Web Crawling 101: How Bots Index and Enrich New Content
As Talkwalker’s web crawler now indexes more than 300 million new articles daily and adds five new sources every second, let’s take a look at how web crawling works.
On this blog, we usually focus on what you can do with the data that Talkwalker finds for you, but there’s a behind-the-scenes process we’ve never highlighted: how do posts and articles turn up in a project?
Talkwalker has a range of different data sources from social networks that come into the platform via APIs, but we actually collect a large portion of data ourselves.
How the Web Crawler Identifies the Right Content
Web crawlers, or spiders, systematically browse the web to index content. Talkwalker runs a proprietary crawler that indexes content on websites such as online news sites, blogs, forums and message boards. He’s called Roger.
As a web page is indexed, the bot needs to decide which blocks on the site are relevant content. If you take a look at this blog page for example, you’ll notice a sidebar giving reading recommendations. While this provides value to readers on the page, for the purpose of crawling and indexing, this content is not relevant.
Roger has to be smart enough to decide what to import and what to discard. “It’s my team’s job to make sure that only clean results show up in the platform.” says Sebastien Wagener, Head of Data at Talkwalker.
“To ensure we consistently get those high quality results, we automatically detect the website structure and type of website. We then identify areas where new content will be published in the future and automatically create extraction templates for new articles that include information for dates and timezones,” explains Wagener.
Adding New Sources and Content Automatically
Social media analytics is only as valuable as the data behind it. Cutting corners on data can come back to bite you fast, especially when you’re missing an important source that may post critical information about your brand.
Talkwalker’s crawler adds 5 sources per second. ”We automatically extract all the links to detect sites which we are not yet crawling from the posts we crawl, including social network posts. So whenever a new blog, messageboard, or news site is created, there is a high probability that we’ll be adding it very quickly,” says Wagener.
Automatic schedulers make sure that every site gets visited frequently. ”We adapt our crawling smartly based on previously crawled data. Through machine learning we can predict when new posts will be published and crawl them even faster,” explains Wagener.
Many of Talkwalker’s clients want to monitor niche sites that are important to them.

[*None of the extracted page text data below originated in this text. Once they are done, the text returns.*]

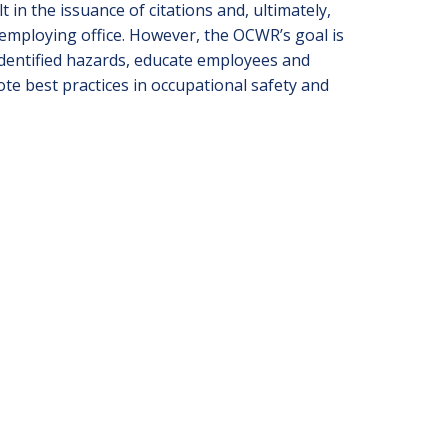
 in the issuance of citations and, ultimately,
 employing office. However, the OCWR’s goal is
identified hazards, educate employees and
e best practices in occupational safety and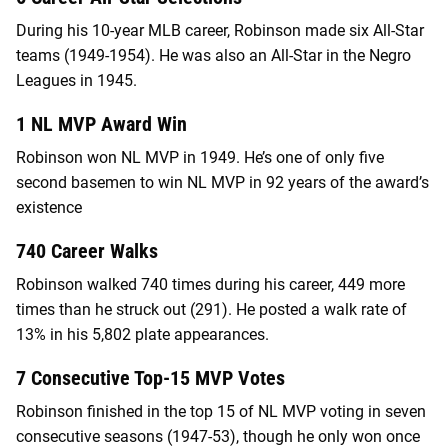
During his 10-year MLB career, Robinson made six All-Star
teams (1949-1954). He was also an All-Star in the Negro
Leagues in 1945.
1 NL MVP Award Win
Robinson won NL MVP in 1949. He’s one of only five
second basemen to win NL MVP in 92 years of the award’s
existence
740 Career Walks
Robinson walked 740 times during his career, 449 more
times than he struck out (291). He posted a walk rate of
13% in his 5,802 plate appearances.
7 Consecutive Top-15 MVP Votes
Robinson finished in the top 15 of NL MVP voting in seven
consecutive seasons (1947-53), though he only won once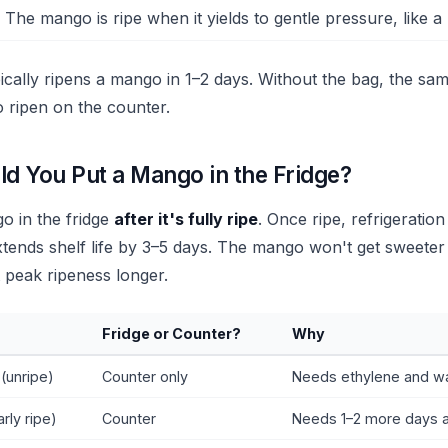
 The mango is ripe when it yields to gentle pressure, like a
ically ripens a mango in 1–2 days. Without the bag, the s
o ripen on the counter.
d You Put a Mango in the Fridge?
o in the fridge
after it's fully ripe
. Once ripe, refrigeratio
tends shelf life by 3–5 days. The mango won't get sweeter i
at peak ripeness longer.
Fridge or Counter?
Why
(unripe)
Counter only
Needs ethylene and wa
arly ripe)
Counter
Needs 1–2 more days 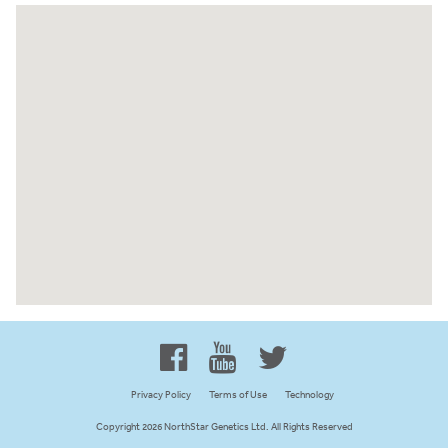
Proud to be 100% Western
Canadian Owned and Focused
Privacy Policy
Terms of Use
Technology
Copyright 2026 NorthStar Genetics Ltd. All Rights Reserved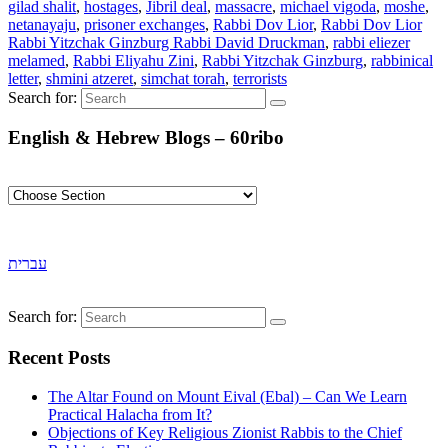
gilad shalit
,
hostages
,
Jibril deal
,
massacre
,
michael vigoda
,
moshe
,
netanayaju
,
prisoner exchanges
,
Rabbi Dov Lior
,
Rabbi Dov Lior
Rabbi Yitzchak Ginzburg Rabbi David Druckman
,
rabbi eliezer
melamed
,
Rabbi Eliyahu Zini
,
Rabbi Yitzchak Ginzburg
,
rabbinical
letter
,
shmini atzeret
,
simchat torah
,
terrorists
Search for:
English & Hebrew Blogs – 60ribo
עברית
Search for:
Recent Posts
The Altar Found on Mount Eival (Ebal) – Can We Learn
Practical Halacha from It?
Objections of Key Religious Zionist Rabbis to the Chief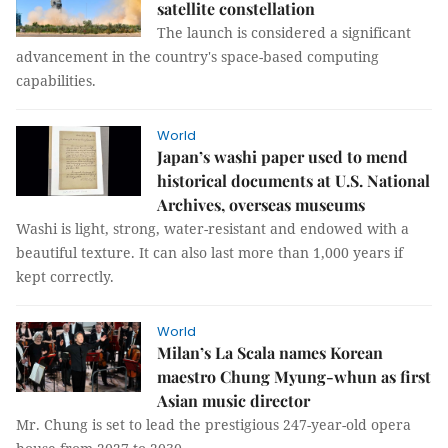
satellite constellation
The launch is considered a significant
advancement in the country's space-based computing
capabilities.
World
Japan’s washi paper used to mend
historical documents at U.S. National
Archives, overseas museums
Washi is light, strong, water-resistant and endowed with a
beautiful texture. It can also last more than 1,000 years if
kept correctly.
World
Milan’s La Scala names Korean
maestro Chung Myung-whun as first
Asian music director
Mr. Chung is set to lead the prestigious 247-year-old opera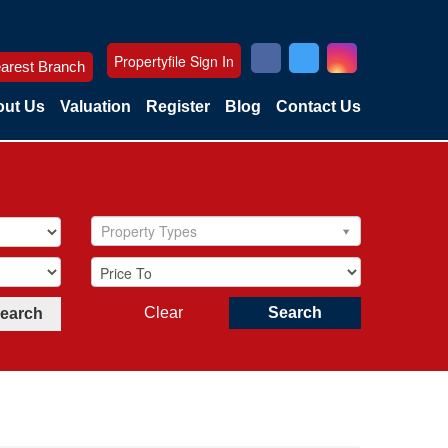
Propertyfile Sign In
arest Branch
ut Us
Valuation
Register
Blog
Contact Us
Property Types
Clear
Search
Search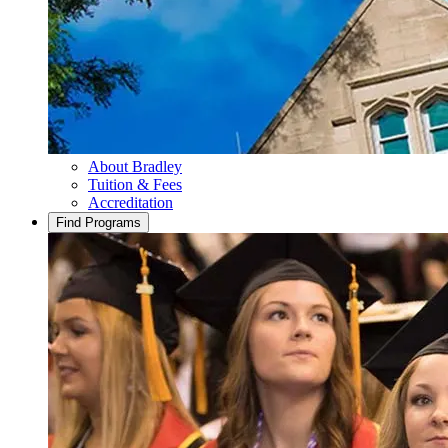
About Bradley
Tuition & Fees
Accreditation
Find Programs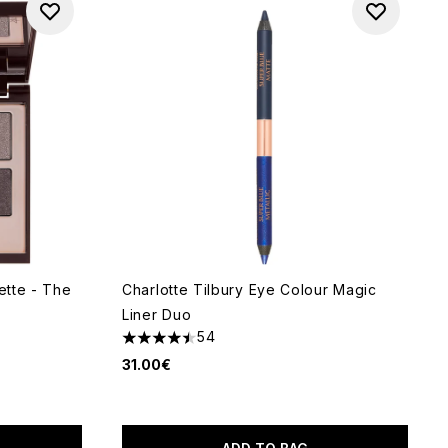
ette - The
Charlotte Tilbury Eye Colour Magic
Liner Duo
54
4.44 stars out of a maximum of 5
31.00€
f 5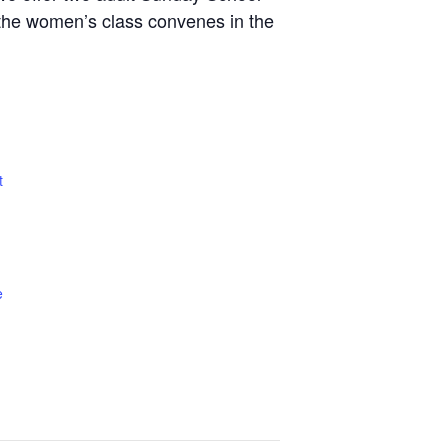
le the women’s class convenes in the
t
e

Eray Yumurtaci, Territory Manager UK, knows many brands want to focus on regional coverage. “It’s not uncommon for us to get a long list of regional news sources or sources in a specific language the client wants to monitor. Then customer support works with the data team to add those sources, free of charge.”
How Talkwalker's Web Crawler Cleans Content
When a new site is detected, the web crawler automatically determines whether the site structure is a blog, message board, or other, and starts crawling. “We don’t require RSS feeds to be present and don’t have to write manual parsers for those site,” says Wagener. Instead, they start crawling the website instantly, completely automatically.
But not all crawled articles will be delivered to the Talkwalker platform. “We have set up advanced filtering and rules to deal with duplicates, spam and pornographic content, so that Talkwalker users can run their analysis on a high quality set of posts.”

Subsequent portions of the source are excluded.